陈墨很早就和另一位工作人员来到了会场,她今日的装扮完全是那种录音棚后搬运的工作装,现在已经到了九月,天有点点微微的凉,她穿了工装褐色的衣裤,他们需要做的是在餐桌侧面的房间小控制室连接摄像头,连接那个主宾客席位的收音,借此来判断和播放合适的氛围音乐。当然这个工作本身也是要签署保密协定的。
一开始陈墨不知道来的人会是谁,但当傍晚夜幕低垂以后,宴会厅陆绎来了一些人,陈墨才清楚,在这个两桌宴会厅里来了业界里的一些资方,合作方,几个乐队代表,少数媒体的高层,不是直播也不是访谈,而是看似可以喝酒聊天但是不能录音的场合。
陈墨在外面布线的时候就看到了主宴会桌上有NEBULA乐队四个人的名字......当夜幕低垂的时候,陈墨已经在宴会后面的音乐控制台开始工作,然后从播放台也能看到陆续的宾客们都入场了。
很奇怪,其实才是不久前看到陆屿,但是,今天看到他,她其实是期盼的......这种情绪和感知是骗不了人的了。

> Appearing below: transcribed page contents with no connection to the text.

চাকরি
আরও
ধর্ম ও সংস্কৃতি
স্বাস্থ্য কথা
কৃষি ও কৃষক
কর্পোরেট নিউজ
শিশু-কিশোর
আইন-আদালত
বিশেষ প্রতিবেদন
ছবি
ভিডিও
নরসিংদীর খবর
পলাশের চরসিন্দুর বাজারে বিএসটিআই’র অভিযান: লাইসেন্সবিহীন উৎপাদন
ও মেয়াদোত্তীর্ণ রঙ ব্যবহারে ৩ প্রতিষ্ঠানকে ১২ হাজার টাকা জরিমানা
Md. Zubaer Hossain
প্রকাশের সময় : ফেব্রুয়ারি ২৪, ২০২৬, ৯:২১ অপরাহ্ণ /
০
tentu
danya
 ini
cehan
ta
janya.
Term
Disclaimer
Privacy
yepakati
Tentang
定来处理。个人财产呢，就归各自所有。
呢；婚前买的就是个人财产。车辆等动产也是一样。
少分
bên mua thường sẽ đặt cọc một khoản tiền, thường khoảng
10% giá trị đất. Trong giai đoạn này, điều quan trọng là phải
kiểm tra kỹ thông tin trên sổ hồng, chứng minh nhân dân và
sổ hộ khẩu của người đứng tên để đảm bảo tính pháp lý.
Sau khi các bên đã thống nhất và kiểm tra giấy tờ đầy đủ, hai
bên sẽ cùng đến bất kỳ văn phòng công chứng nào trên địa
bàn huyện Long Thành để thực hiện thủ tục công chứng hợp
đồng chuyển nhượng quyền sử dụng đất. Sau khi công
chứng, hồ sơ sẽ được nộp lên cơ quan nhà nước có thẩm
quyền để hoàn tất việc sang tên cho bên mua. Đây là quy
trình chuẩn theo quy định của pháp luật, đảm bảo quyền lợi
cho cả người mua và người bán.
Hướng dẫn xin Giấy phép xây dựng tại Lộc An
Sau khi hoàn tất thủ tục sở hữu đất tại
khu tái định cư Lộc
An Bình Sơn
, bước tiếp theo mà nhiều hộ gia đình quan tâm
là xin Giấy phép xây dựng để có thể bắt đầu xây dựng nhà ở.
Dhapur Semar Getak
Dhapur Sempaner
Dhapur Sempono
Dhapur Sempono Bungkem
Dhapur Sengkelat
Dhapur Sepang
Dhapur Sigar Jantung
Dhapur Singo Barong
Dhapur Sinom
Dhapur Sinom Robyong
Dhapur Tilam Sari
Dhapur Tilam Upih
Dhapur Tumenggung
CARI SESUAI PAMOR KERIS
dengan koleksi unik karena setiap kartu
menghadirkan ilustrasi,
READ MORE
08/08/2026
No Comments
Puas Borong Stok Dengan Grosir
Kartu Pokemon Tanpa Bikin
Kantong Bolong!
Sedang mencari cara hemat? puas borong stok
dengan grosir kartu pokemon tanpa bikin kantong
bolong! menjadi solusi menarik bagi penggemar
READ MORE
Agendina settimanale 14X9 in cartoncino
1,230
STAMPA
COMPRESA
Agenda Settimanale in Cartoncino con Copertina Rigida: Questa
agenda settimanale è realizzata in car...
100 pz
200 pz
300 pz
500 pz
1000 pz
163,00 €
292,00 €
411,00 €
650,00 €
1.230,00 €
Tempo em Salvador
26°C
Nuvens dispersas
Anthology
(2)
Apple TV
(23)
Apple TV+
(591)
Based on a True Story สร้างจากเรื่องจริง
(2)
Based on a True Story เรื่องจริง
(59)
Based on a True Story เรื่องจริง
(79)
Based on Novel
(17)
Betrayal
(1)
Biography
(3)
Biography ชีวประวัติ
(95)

她给他们选了一首轻松的曲子,她一直在纠结要不要发信息告诉他她在幕后,但是她觉得这样好像很刻意......于是她还是在那个控制台坐下来,打算先完成这个工作,如果一会他们很忙,她就不说了......带着这种鸵鸟心态,晚宴几乎就开始了。乐队的其他人,还有那些资方,都来了。然后陈墨看到大家的衣着都很慎重,几乎不亚于发布会,心想这次会面也许对于很多投资商业的角逐也是很重要的一个环节。也因此,陈墨也不意外的在视频里看到了白以舟经纪人,他倒没有入座,而是有点谨慎的站在窗边。这个宴会厅的巨大一角可以看到江景,但是这个场景和陈墨之前在陆屿家透过玻璃看到的江景感受截然不同。
这里是豪华和疏离的。虽然那些夜景本身是绚丽多彩的。但坐在这里的陆屿本人,大概也是不爱但身不由己的,就和她当年......一样。
晚宴开始以后,大家就开始侃侃而谈,但陈墨注意到更多的时候,陆屿都是那种职业性的微笑,和人交流,礼貌,专业,妥善,那目光不是和她在一起那样的调侃,打趣,而是滴水不漏,有时侯他会挡掉资方给江晚晚的过多的敬酒。他喝得不多,但是杯子一直没空着。
陈墨现在知道江晚晚的酒量怎么那么好了。
“这些老头都是得罪不起的人物,即使是盛况空前的NEBULA,也还是必须受制于资本啊。”陈墨身边的工作人员缓缓的感叹。
晚宴进行到后半段,陈墨把音乐稍微调试得热了一些,桌上摆着空酒瓶,就有人开始聊起往事。
投资方里有一个中年男人,姓魏,叫魏权,是做娱乐产业的老资历,头发梳得油亮,说话声音洪亮,坐在主位其一,圈子里的人喊他魏总,笑起来的时候眼睛眯成一条缝,他的手上握着几大平台的几个宣发资源,算是这条产业链上游说得上话的人。但陈墨听身边的工作人员吐槽,这人也是圈子里臭名昭著的那种人。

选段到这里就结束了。